Major Bahoku Barigye, the AU Mission in Somalia (AMISOM) spokesman, confirmed to reporters that two military planes transporting Burundian soldiers landed safely at Mogadishu' s Aden Adde International Airport.
Local sources reported that at least 400 new soldiers had arrived and that an assortment of equipment was unloaded from the aircraft.
The soldiers will bolster a 2,200-strong AMISOM contingent of Ugandans and Burundians already in Mogadishu, but the force remains short of the 8,000-troop plan the AU endorsed in 2006 to replace Ethiopian forces in Somalia.
Meanwhile, Somali insurgents attacked Ethiopian troops stationed at Stadium Mogadishu in the north of the city two separate times today, witnesses said.
Al Shabaab insurgents claimed responsibility for the violence, with locals saying the attackers used mortars against Ethiopian troops based at the stadium.
"The [Ethiopian] soldiers entered the surrounding neighborhoods and searched for the attackers," witness Mohamed Sheikh told Radio Garowe.

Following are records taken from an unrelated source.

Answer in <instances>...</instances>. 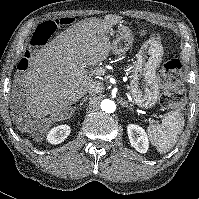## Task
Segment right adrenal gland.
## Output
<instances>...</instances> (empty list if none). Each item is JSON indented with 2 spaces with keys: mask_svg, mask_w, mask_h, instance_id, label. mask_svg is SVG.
<instances>
[{
  "mask_svg": "<svg viewBox=\"0 0 199 199\" xmlns=\"http://www.w3.org/2000/svg\"><path fill=\"white\" fill-rule=\"evenodd\" d=\"M86 100H87V97H84V98L81 100V102H80V104H79V107H81V106L83 105V103L86 102ZM76 108H77L76 106L73 107V113H72V114H74Z\"/></svg>",
  "mask_w": 199,
  "mask_h": 199,
  "instance_id": "1",
  "label": "right adrenal gland"
}]
</instances>
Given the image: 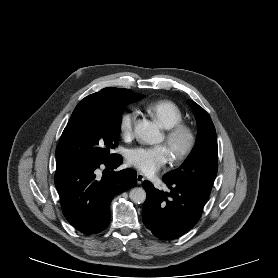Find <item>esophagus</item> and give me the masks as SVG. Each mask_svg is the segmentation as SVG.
I'll return each mask as SVG.
<instances>
[{
    "instance_id": "1",
    "label": "esophagus",
    "mask_w": 278,
    "mask_h": 278,
    "mask_svg": "<svg viewBox=\"0 0 278 278\" xmlns=\"http://www.w3.org/2000/svg\"><path fill=\"white\" fill-rule=\"evenodd\" d=\"M145 180V177L142 173L137 174V184H142V182Z\"/></svg>"
}]
</instances>
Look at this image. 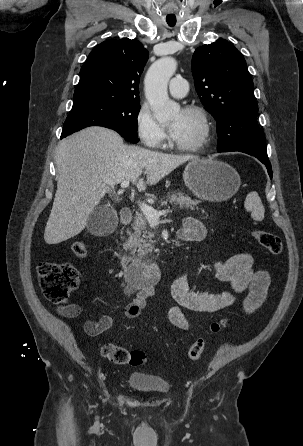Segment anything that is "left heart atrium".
Wrapping results in <instances>:
<instances>
[{
    "label": "left heart atrium",
    "instance_id": "39dd6f15",
    "mask_svg": "<svg viewBox=\"0 0 303 446\" xmlns=\"http://www.w3.org/2000/svg\"><path fill=\"white\" fill-rule=\"evenodd\" d=\"M170 129V133L172 137H175L178 133V129H179V123L178 122H174L173 124H171L169 126Z\"/></svg>",
    "mask_w": 303,
    "mask_h": 446
}]
</instances>
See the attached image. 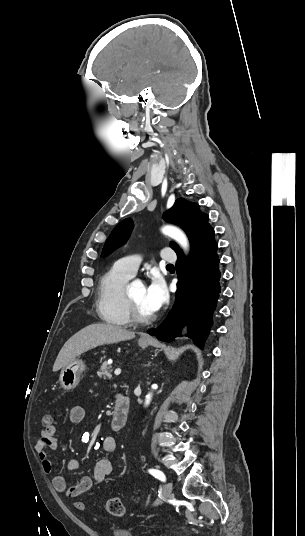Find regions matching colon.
I'll return each mask as SVG.
<instances>
[{
	"label": "colon",
	"instance_id": "5ec220e1",
	"mask_svg": "<svg viewBox=\"0 0 305 536\" xmlns=\"http://www.w3.org/2000/svg\"><path fill=\"white\" fill-rule=\"evenodd\" d=\"M43 425L46 426V427H49L51 426L52 424V416L49 415V414H45L43 416ZM139 501V497L136 496L134 499H133V502L134 503H138ZM72 503L74 504L75 508L78 509L79 512L81 513H84L87 511V504L78 500L77 498H74L72 500ZM106 510L109 514L113 515V516H122L125 512V507L122 503V501L120 500V498L118 497H113V498H110L107 502H106Z\"/></svg>",
	"mask_w": 305,
	"mask_h": 536
}]
</instances>
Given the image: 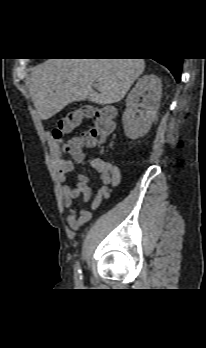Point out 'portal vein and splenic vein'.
Listing matches in <instances>:
<instances>
[{
  "instance_id": "obj_1",
  "label": "portal vein and splenic vein",
  "mask_w": 206,
  "mask_h": 348,
  "mask_svg": "<svg viewBox=\"0 0 206 348\" xmlns=\"http://www.w3.org/2000/svg\"><path fill=\"white\" fill-rule=\"evenodd\" d=\"M95 87H96V88H98V87H99V84H98V83H96V84H95Z\"/></svg>"
}]
</instances>
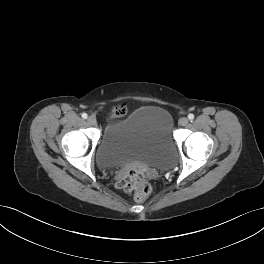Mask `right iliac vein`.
<instances>
[{
  "mask_svg": "<svg viewBox=\"0 0 264 264\" xmlns=\"http://www.w3.org/2000/svg\"><path fill=\"white\" fill-rule=\"evenodd\" d=\"M87 122H88L90 125H92V126H95V125L97 124V120H96V118L93 117V116H89V117L87 118Z\"/></svg>",
  "mask_w": 264,
  "mask_h": 264,
  "instance_id": "1",
  "label": "right iliac vein"
}]
</instances>
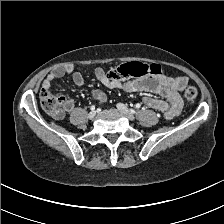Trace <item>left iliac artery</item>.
Masks as SVG:
<instances>
[{"label": "left iliac artery", "mask_w": 224, "mask_h": 224, "mask_svg": "<svg viewBox=\"0 0 224 224\" xmlns=\"http://www.w3.org/2000/svg\"><path fill=\"white\" fill-rule=\"evenodd\" d=\"M140 104H136V108H140ZM131 112H134V110L131 109Z\"/></svg>", "instance_id": "1"}]
</instances>
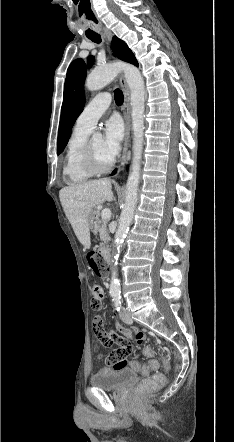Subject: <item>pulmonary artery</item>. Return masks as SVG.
Listing matches in <instances>:
<instances>
[{"mask_svg":"<svg viewBox=\"0 0 234 442\" xmlns=\"http://www.w3.org/2000/svg\"><path fill=\"white\" fill-rule=\"evenodd\" d=\"M110 103L111 97L108 93H100L95 96L76 119L75 128L91 132Z\"/></svg>","mask_w":234,"mask_h":442,"instance_id":"e3ab8cb5","label":"pulmonary artery"}]
</instances>
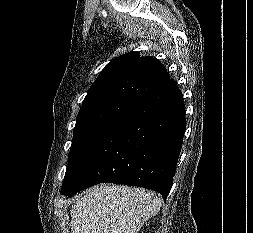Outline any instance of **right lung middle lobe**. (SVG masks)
<instances>
[{"label": "right lung middle lobe", "mask_w": 253, "mask_h": 233, "mask_svg": "<svg viewBox=\"0 0 253 233\" xmlns=\"http://www.w3.org/2000/svg\"><path fill=\"white\" fill-rule=\"evenodd\" d=\"M134 103V100L114 98L81 107L74 128L73 142L64 179L111 131Z\"/></svg>", "instance_id": "right-lung-middle-lobe-1"}]
</instances>
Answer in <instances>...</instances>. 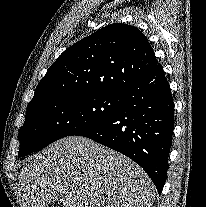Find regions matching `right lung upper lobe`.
<instances>
[{
	"instance_id": "1",
	"label": "right lung upper lobe",
	"mask_w": 206,
	"mask_h": 207,
	"mask_svg": "<svg viewBox=\"0 0 206 207\" xmlns=\"http://www.w3.org/2000/svg\"><path fill=\"white\" fill-rule=\"evenodd\" d=\"M158 65L145 35L127 24H111L65 50L38 83L28 108L48 99L122 94Z\"/></svg>"
}]
</instances>
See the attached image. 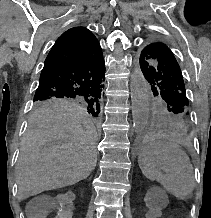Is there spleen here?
<instances>
[{"label": "spleen", "instance_id": "obj_1", "mask_svg": "<svg viewBox=\"0 0 211 218\" xmlns=\"http://www.w3.org/2000/svg\"><path fill=\"white\" fill-rule=\"evenodd\" d=\"M138 164L148 180H156L172 196L186 200L192 194L195 184L193 168L184 152L145 150L140 154Z\"/></svg>", "mask_w": 211, "mask_h": 218}]
</instances>
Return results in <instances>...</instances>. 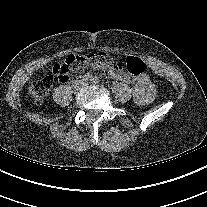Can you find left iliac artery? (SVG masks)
I'll return each mask as SVG.
<instances>
[{
	"label": "left iliac artery",
	"mask_w": 207,
	"mask_h": 207,
	"mask_svg": "<svg viewBox=\"0 0 207 207\" xmlns=\"http://www.w3.org/2000/svg\"><path fill=\"white\" fill-rule=\"evenodd\" d=\"M91 81H92V83L97 84V83L99 82V79H98L96 76H94V77L91 79Z\"/></svg>",
	"instance_id": "obj_1"
}]
</instances>
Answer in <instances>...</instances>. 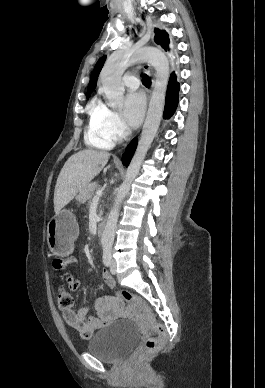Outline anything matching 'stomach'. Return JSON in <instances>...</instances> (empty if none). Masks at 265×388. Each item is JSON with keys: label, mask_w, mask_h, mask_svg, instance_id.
<instances>
[{"label": "stomach", "mask_w": 265, "mask_h": 388, "mask_svg": "<svg viewBox=\"0 0 265 388\" xmlns=\"http://www.w3.org/2000/svg\"><path fill=\"white\" fill-rule=\"evenodd\" d=\"M78 237V225L70 210H62L47 225V242L57 256L69 255Z\"/></svg>", "instance_id": "0dacf381"}]
</instances>
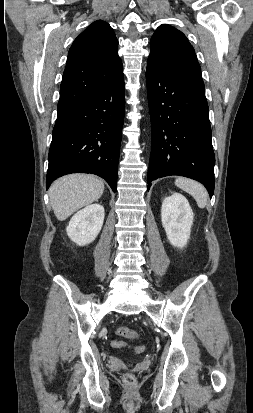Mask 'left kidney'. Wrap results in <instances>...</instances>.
Returning <instances> with one entry per match:
<instances>
[{
	"mask_svg": "<svg viewBox=\"0 0 253 413\" xmlns=\"http://www.w3.org/2000/svg\"><path fill=\"white\" fill-rule=\"evenodd\" d=\"M194 214L188 200L179 193L164 198L161 221L170 243L183 248L190 238Z\"/></svg>",
	"mask_w": 253,
	"mask_h": 413,
	"instance_id": "obj_1",
	"label": "left kidney"
}]
</instances>
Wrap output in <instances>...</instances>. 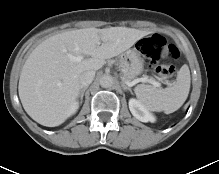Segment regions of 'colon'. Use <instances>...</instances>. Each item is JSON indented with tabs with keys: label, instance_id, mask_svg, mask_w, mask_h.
<instances>
[{
	"label": "colon",
	"instance_id": "obj_1",
	"mask_svg": "<svg viewBox=\"0 0 219 174\" xmlns=\"http://www.w3.org/2000/svg\"><path fill=\"white\" fill-rule=\"evenodd\" d=\"M137 47L162 79L169 81L172 78L175 71L172 62L179 56L176 46L168 43L163 36L154 34L141 39Z\"/></svg>",
	"mask_w": 219,
	"mask_h": 174
}]
</instances>
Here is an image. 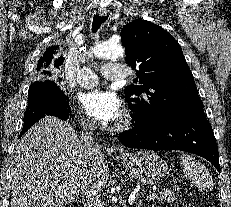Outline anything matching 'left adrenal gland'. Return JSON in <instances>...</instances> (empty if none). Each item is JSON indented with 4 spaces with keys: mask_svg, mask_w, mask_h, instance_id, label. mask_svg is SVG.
Wrapping results in <instances>:
<instances>
[{
    "mask_svg": "<svg viewBox=\"0 0 231 207\" xmlns=\"http://www.w3.org/2000/svg\"><path fill=\"white\" fill-rule=\"evenodd\" d=\"M137 207H141V200H139Z\"/></svg>",
    "mask_w": 231,
    "mask_h": 207,
    "instance_id": "a2214340",
    "label": "left adrenal gland"
}]
</instances>
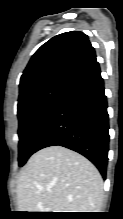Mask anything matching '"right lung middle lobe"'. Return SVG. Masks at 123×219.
Returning <instances> with one entry per match:
<instances>
[{
    "label": "right lung middle lobe",
    "mask_w": 123,
    "mask_h": 219,
    "mask_svg": "<svg viewBox=\"0 0 123 219\" xmlns=\"http://www.w3.org/2000/svg\"><path fill=\"white\" fill-rule=\"evenodd\" d=\"M68 81L57 80L30 89L18 99L19 166L35 152L34 144Z\"/></svg>",
    "instance_id": "right-lung-middle-lobe-1"
}]
</instances>
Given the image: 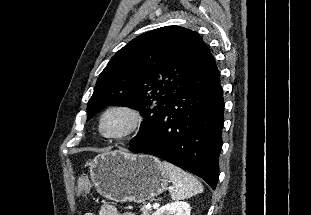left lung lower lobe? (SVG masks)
Segmentation results:
<instances>
[{"mask_svg":"<svg viewBox=\"0 0 311 215\" xmlns=\"http://www.w3.org/2000/svg\"><path fill=\"white\" fill-rule=\"evenodd\" d=\"M223 113L220 73L205 45L148 131L129 150L162 158L201 177L215 189Z\"/></svg>","mask_w":311,"mask_h":215,"instance_id":"obj_1","label":"left lung lower lobe"}]
</instances>
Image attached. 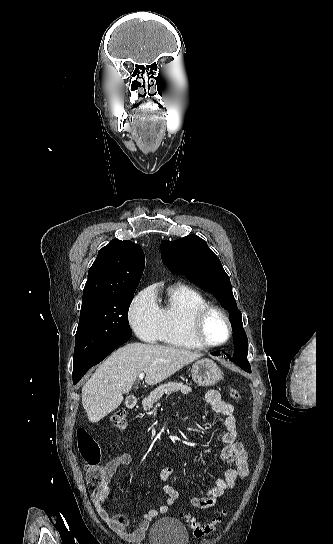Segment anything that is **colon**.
Instances as JSON below:
<instances>
[{
    "mask_svg": "<svg viewBox=\"0 0 333 544\" xmlns=\"http://www.w3.org/2000/svg\"><path fill=\"white\" fill-rule=\"evenodd\" d=\"M229 395L235 400L241 398L240 393L235 388L229 389ZM111 424L119 430L127 426V416L125 410H117L110 418ZM77 445L79 453L86 466V481L92 491L99 490L105 484L104 467L101 465V449L97 441L84 429L77 430ZM187 521L195 537H204L217 528L222 521V516L214 519L210 523H199L192 515L185 513L182 515Z\"/></svg>",
    "mask_w": 333,
    "mask_h": 544,
    "instance_id": "5ec220e1",
    "label": "colon"
}]
</instances>
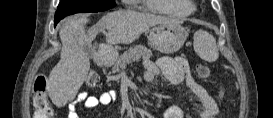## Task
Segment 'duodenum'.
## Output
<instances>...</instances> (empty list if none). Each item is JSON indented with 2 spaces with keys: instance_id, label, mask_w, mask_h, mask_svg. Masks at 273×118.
Segmentation results:
<instances>
[{
  "instance_id": "obj_1",
  "label": "duodenum",
  "mask_w": 273,
  "mask_h": 118,
  "mask_svg": "<svg viewBox=\"0 0 273 118\" xmlns=\"http://www.w3.org/2000/svg\"><path fill=\"white\" fill-rule=\"evenodd\" d=\"M109 61V57L108 54L103 52L101 54H99L98 56H96L95 58V62L98 66L102 67L105 66Z\"/></svg>"
}]
</instances>
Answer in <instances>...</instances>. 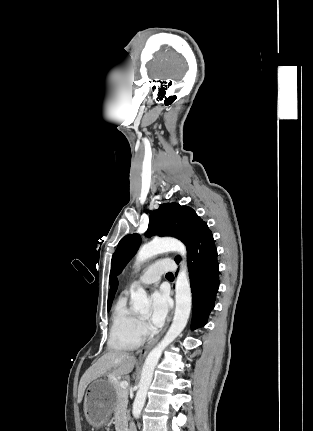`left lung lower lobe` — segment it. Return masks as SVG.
<instances>
[{
    "label": "left lung lower lobe",
    "instance_id": "0a47b994",
    "mask_svg": "<svg viewBox=\"0 0 313 431\" xmlns=\"http://www.w3.org/2000/svg\"><path fill=\"white\" fill-rule=\"evenodd\" d=\"M188 271L193 302L191 328L196 329L207 323L219 288L217 249L208 226L188 255Z\"/></svg>",
    "mask_w": 313,
    "mask_h": 431
}]
</instances>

Mogadishu has seen little respite from daily attacks including roadside bombings, assassinations and shootouts since the Islamic Courts movement was overthrown by Ethiopian-backed government troops in late 2006.
A faction of the armed opposition signed on to a peace agreement with President Abdullahi Yusuf's government in June, but that deal has yet to be finalized.